→ WHAT IS NEEDED:
Determine how many lines below contain the string "sponsored" and give that number without anything else.

→ INPUT MATERIAL:
══════════════════════════════

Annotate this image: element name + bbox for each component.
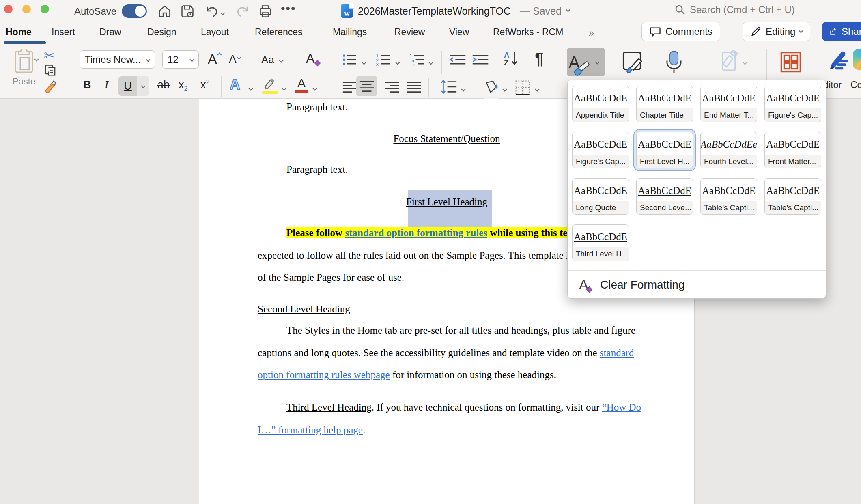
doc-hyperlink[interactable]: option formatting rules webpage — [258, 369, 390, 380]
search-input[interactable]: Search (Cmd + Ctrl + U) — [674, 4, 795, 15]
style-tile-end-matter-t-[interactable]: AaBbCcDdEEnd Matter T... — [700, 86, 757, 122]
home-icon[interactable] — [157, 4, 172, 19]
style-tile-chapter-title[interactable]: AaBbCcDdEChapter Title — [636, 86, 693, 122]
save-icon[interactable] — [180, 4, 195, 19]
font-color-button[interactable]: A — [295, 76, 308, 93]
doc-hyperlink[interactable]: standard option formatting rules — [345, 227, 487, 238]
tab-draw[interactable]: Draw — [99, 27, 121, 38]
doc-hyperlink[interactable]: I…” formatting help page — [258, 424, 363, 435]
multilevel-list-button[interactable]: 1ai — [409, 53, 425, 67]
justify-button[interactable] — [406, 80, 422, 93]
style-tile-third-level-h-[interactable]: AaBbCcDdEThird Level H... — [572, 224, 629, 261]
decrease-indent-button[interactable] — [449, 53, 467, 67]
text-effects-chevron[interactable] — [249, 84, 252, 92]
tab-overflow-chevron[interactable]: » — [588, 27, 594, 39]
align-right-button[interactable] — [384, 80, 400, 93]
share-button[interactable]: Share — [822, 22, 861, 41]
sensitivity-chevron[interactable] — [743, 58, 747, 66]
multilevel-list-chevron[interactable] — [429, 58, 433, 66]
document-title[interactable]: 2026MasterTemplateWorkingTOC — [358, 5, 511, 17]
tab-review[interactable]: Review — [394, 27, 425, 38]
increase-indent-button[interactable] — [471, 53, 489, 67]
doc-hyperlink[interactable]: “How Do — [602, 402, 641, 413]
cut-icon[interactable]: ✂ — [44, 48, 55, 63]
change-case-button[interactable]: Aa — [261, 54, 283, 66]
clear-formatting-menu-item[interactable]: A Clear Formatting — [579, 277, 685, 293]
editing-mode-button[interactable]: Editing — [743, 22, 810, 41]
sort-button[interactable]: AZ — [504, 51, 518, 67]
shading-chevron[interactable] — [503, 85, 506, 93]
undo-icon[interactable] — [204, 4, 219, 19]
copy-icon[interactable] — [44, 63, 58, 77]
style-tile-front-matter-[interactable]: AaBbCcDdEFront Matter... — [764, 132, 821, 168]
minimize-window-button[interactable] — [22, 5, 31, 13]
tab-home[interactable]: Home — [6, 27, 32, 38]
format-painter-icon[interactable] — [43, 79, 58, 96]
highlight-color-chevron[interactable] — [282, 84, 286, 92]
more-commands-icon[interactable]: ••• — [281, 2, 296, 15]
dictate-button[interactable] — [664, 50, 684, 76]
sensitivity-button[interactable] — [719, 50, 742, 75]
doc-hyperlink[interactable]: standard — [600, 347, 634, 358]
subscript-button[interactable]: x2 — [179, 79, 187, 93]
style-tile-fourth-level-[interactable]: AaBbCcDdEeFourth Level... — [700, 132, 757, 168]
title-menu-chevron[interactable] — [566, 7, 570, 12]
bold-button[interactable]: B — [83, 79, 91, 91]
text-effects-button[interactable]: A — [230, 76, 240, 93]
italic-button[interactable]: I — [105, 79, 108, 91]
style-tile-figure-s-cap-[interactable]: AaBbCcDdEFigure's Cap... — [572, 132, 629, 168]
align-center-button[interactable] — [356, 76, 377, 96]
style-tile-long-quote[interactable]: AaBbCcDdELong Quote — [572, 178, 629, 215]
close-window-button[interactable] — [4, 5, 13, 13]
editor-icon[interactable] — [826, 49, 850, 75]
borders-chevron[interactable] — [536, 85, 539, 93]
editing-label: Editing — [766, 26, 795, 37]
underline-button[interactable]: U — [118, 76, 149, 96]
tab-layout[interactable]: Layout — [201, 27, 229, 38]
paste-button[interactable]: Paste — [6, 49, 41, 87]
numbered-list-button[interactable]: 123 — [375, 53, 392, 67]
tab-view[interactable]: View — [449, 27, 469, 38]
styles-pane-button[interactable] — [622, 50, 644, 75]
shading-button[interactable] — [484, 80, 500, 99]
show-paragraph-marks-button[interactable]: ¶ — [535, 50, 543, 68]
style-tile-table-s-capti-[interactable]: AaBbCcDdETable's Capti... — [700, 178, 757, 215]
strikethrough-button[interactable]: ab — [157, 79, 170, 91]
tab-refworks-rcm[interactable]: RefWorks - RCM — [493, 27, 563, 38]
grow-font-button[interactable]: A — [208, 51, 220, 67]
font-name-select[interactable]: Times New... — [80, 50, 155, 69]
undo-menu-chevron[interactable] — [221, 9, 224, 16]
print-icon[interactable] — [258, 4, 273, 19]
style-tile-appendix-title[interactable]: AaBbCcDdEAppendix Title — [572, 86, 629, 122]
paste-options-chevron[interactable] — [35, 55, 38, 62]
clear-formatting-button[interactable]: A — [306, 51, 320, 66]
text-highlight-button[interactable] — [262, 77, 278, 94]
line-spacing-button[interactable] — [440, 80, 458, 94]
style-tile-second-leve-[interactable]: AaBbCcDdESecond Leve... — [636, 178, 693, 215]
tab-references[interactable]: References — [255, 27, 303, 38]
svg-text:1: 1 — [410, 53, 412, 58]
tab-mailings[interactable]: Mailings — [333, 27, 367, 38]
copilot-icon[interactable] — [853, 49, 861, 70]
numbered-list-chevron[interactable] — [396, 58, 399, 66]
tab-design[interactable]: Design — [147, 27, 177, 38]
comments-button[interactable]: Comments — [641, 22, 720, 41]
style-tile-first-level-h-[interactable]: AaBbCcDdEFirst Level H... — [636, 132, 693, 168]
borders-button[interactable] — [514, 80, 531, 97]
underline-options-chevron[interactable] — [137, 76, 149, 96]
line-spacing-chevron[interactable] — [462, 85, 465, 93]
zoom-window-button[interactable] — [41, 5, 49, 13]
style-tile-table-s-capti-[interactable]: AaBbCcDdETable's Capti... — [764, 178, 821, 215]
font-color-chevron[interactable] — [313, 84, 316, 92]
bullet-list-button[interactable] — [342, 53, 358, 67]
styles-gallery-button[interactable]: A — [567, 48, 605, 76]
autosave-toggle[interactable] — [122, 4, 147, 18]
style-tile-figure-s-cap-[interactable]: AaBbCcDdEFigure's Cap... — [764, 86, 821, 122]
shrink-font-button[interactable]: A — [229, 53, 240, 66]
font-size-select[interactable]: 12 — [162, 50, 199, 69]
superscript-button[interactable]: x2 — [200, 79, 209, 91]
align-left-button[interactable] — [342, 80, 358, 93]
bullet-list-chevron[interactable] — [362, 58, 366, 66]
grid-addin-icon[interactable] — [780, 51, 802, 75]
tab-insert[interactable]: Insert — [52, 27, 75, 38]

══════════════════════════════

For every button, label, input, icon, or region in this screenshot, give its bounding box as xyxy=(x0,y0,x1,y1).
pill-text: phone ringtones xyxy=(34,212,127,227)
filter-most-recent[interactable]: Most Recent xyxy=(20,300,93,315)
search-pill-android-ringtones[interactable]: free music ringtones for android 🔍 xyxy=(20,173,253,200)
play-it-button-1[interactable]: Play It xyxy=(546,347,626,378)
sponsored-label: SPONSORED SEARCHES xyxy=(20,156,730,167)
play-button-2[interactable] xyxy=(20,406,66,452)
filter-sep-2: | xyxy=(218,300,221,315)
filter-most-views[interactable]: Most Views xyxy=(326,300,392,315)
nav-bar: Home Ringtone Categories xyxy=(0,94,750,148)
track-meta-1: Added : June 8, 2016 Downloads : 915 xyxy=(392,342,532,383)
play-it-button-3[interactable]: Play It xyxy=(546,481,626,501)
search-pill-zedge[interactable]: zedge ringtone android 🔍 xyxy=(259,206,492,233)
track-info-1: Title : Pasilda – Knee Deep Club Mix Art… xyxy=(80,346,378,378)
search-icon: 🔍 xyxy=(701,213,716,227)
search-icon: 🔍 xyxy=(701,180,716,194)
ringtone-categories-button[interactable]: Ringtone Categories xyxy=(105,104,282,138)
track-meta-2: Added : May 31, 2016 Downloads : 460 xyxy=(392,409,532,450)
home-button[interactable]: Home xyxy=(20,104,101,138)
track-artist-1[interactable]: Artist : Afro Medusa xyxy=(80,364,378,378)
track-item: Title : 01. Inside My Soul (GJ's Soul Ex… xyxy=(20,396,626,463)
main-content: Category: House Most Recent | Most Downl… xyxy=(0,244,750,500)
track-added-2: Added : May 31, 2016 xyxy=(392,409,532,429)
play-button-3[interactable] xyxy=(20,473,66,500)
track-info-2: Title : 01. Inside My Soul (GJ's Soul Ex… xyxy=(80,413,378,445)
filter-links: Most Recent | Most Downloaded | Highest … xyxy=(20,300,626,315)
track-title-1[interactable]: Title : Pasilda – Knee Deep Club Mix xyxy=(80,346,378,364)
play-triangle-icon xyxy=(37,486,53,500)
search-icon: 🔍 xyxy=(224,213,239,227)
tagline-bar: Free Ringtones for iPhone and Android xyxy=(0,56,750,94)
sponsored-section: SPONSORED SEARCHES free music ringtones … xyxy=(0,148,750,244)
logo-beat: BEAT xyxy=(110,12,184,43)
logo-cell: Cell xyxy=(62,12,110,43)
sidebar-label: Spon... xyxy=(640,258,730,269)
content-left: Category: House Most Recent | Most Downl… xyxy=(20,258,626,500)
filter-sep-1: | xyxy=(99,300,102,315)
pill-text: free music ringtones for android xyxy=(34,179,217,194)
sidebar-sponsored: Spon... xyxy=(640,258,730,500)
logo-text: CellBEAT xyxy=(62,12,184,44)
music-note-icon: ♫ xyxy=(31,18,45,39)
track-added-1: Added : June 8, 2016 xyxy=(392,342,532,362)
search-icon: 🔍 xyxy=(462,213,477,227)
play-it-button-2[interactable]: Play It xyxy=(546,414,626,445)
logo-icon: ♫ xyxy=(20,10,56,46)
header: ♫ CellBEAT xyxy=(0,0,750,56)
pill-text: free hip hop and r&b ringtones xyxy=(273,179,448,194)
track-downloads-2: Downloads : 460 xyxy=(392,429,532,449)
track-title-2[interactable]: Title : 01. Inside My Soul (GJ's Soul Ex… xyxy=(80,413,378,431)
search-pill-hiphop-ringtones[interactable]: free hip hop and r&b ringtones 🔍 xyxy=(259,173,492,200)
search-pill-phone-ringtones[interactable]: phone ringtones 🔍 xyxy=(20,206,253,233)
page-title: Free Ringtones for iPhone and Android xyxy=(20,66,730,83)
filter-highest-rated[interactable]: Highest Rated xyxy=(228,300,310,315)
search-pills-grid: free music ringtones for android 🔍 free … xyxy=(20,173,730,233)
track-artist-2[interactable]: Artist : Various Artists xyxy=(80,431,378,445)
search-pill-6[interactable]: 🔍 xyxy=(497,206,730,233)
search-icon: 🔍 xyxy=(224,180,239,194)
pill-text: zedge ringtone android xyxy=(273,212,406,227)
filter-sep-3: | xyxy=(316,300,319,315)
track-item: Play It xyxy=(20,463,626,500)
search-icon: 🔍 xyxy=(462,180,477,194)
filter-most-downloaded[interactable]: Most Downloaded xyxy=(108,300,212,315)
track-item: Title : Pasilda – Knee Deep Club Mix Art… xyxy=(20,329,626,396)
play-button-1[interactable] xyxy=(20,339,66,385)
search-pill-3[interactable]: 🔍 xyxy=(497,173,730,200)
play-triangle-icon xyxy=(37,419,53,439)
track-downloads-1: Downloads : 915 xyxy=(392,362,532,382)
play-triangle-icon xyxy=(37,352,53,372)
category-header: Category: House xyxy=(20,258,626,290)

══════════════════════════════

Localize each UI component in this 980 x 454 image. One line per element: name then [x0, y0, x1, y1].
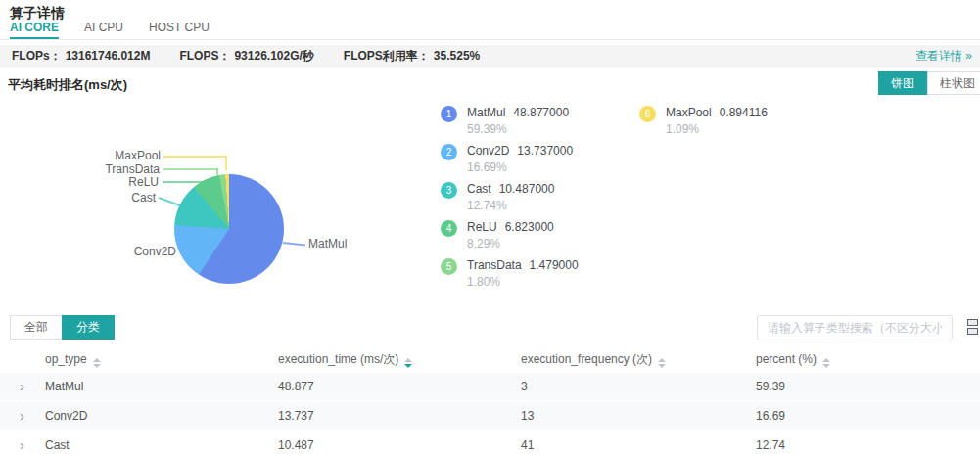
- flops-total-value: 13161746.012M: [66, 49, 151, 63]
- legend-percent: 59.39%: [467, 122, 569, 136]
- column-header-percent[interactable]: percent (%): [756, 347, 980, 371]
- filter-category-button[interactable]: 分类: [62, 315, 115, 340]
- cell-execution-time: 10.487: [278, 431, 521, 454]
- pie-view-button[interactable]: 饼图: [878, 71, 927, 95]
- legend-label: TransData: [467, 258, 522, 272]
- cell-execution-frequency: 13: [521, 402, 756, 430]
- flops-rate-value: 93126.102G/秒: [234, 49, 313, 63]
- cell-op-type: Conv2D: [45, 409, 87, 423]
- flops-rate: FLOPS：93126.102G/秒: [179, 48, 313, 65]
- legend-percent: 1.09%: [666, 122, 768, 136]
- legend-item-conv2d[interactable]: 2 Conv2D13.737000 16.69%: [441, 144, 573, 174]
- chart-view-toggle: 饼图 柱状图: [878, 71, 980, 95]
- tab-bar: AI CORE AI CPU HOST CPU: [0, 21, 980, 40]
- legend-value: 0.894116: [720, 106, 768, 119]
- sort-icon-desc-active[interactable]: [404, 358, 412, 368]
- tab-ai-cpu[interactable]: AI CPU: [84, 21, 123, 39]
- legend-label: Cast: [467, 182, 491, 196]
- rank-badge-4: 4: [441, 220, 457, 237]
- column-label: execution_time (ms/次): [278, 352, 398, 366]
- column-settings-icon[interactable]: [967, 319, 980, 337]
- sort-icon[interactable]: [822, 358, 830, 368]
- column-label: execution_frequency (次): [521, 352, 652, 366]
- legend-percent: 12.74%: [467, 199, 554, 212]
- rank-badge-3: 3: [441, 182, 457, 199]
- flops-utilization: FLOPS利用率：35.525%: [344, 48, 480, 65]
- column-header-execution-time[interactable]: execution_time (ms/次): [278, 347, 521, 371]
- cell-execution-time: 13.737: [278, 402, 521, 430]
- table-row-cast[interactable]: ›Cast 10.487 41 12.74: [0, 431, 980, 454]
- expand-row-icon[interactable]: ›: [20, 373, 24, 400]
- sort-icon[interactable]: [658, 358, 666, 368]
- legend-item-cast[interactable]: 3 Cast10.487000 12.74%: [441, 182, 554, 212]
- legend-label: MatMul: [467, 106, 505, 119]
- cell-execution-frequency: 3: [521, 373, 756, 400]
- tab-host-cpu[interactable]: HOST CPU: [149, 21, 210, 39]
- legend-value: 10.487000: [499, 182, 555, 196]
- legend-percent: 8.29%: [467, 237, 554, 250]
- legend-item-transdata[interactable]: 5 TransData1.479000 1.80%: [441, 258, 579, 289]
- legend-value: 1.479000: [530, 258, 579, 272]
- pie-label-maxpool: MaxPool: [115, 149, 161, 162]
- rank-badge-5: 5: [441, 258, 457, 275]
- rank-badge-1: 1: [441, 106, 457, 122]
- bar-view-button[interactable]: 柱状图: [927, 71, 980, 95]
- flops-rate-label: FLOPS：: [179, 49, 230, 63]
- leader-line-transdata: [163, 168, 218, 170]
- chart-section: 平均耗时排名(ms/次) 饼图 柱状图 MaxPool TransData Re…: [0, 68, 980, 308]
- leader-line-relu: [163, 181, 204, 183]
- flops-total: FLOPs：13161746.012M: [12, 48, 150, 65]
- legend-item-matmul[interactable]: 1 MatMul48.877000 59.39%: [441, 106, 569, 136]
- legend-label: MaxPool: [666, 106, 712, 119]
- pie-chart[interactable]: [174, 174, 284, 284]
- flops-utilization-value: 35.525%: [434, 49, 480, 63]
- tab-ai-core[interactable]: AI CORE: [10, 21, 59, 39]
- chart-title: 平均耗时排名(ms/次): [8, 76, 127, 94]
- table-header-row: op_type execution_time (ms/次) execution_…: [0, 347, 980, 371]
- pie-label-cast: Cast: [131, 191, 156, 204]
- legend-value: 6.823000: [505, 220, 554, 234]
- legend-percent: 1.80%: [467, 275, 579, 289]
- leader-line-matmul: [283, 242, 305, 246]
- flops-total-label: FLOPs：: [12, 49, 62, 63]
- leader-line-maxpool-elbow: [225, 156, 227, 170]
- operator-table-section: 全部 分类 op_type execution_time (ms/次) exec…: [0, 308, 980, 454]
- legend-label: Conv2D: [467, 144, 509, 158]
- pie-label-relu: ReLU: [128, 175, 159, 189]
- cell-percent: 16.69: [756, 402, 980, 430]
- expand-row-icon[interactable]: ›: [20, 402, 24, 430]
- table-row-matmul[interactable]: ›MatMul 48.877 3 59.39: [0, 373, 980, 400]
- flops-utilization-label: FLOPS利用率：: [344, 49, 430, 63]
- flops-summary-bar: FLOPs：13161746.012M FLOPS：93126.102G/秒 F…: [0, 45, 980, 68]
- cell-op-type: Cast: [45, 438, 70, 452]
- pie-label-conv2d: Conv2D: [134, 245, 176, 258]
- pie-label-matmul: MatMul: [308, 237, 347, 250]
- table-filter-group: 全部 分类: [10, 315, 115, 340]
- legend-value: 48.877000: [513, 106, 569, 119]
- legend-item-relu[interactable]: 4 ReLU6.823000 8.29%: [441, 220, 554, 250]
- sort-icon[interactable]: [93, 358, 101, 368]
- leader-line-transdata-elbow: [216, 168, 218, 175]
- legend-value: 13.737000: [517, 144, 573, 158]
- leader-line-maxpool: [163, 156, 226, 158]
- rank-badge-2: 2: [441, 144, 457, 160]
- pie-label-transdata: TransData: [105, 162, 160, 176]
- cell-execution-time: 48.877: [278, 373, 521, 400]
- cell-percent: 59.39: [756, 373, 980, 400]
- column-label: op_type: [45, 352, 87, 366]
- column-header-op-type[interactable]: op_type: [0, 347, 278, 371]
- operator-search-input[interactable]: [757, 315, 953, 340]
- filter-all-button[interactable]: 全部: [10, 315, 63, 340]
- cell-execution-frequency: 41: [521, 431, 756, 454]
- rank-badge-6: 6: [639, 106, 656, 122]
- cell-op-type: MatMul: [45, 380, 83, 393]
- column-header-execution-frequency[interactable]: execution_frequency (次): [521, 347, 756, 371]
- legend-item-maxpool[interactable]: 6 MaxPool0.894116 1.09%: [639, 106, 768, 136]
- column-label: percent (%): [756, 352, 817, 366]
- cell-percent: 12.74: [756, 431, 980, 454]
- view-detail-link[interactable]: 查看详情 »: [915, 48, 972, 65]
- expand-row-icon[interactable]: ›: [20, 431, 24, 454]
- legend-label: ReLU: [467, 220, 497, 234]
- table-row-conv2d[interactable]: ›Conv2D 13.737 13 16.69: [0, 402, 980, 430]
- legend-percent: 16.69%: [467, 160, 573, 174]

══════════════════════════════

→ REPLY:
3